A Microsoft lançou sua correção, KB4551762, como uma atualização para o Windows 10 (versões 1903 e 1909) e Windows Server 2019 (versões 1903 e 1909).

Em vez de um patch, a Microsoft havia notado em março que os administradores podem usar o PowerShell para desativar a compactação SMBv3, que impedirá que invasores não autenticados explorem a vulnerabilidade contra um servidor SMBv3. Para proteger os clientes de ataques externos, é necessário bloquear a porta TCP 445 no firewall do perímetro corporativo. Kopriva, por sua vez, também rastreou uma porcentagem de todos os IPs com um porto aberto 445 via Shodan, e descobriu que, no geral, aproximadamente 8% de todos os IPs têm a porta 445 aberta.

O gráfico abaixo mostra o número de sistemas vulneráveis que estão abertos ao SMBGhost. Kopriva observou em uma mensagem ao Threatpost que os “mergulhos” nos dados são presumivelmente causados pela re-digitalização de Shodan em um grande número de intervalos de IP.

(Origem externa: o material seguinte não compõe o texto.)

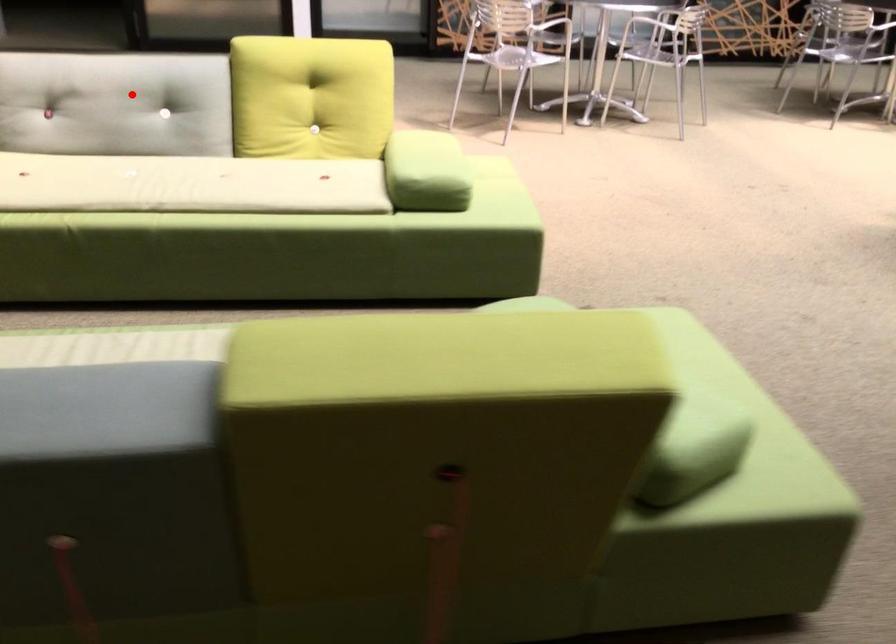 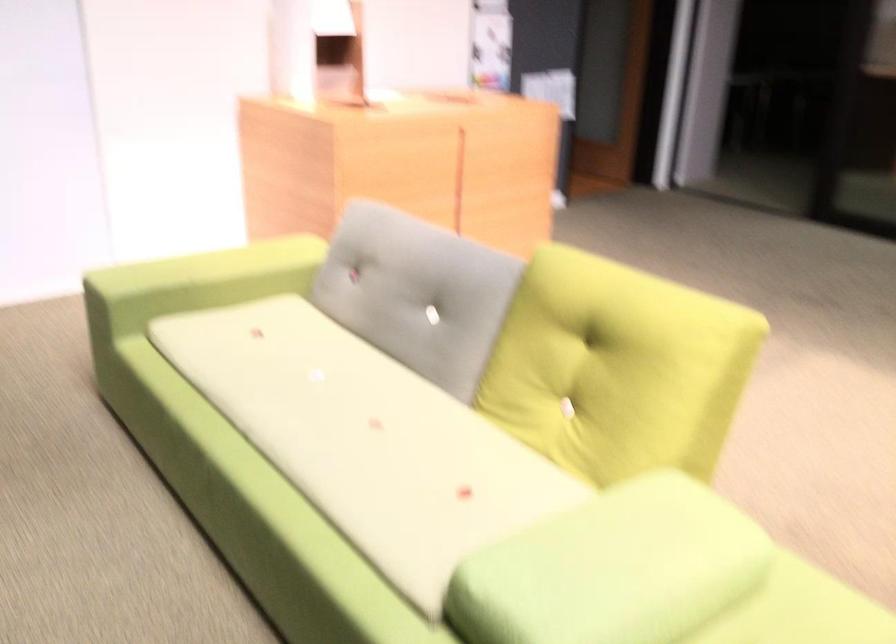 The point at the highlighted location is marked in the first image. Where is the corresponding point in the second image?

(417, 292) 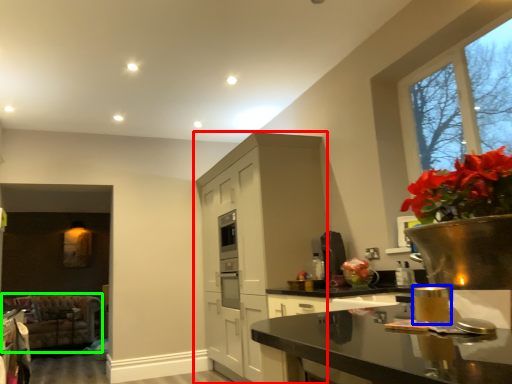 Question: Considering the real-world distances, which object is closest to cabinetry (highlighted by a red box)? candle holder (highlighted by a blue box) or armchair (highlighted by a green box).

Choices:
 (A) candle holder
 (B) armchair

Answer: (B)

Endereços IP detectados como vulneráveis ao SMBGhost por Shodan. Crédito: Jan Kopriva

A pressão é para que os administradores do sistema remendem seus sistemas contra o SMBGhost, com várias provas de conceitos (PoCs) para que a falha seja lançada nos últimos meses. Embora muitas tentativas de explorar o SMBGhost resultem apenas em negação de serviço ou escalada de privilégios locais, um PoC lançado em junho por alguém que atende por “Chompie”, que anunciou sua façanha para alcançar o RCE no Twitter.

“Uma vez que o lançamento deste PoC foi novamente recebido com grande atenção da mídia, pode-se razoavelmente esperar que, até agora, a maioria das máquinas vulneráveis teria sido corrigida – especialmente aquelas acessíveis da internet”, segundo Kopriva.

Esses PoCs também estimularam o Departamento de Segurança Interna a pedir que as empresas se atualizem em junho, dizendo que os cibercriminosos estão mirando os sistemas não reparados: A agência “recomenda fortemente o uso de um firewall para bloquear portas de blocos de mensagens de servidor da internet e aplicar patches a vulnerabilidades críticas e de alta gravidade o mais rápido possível”.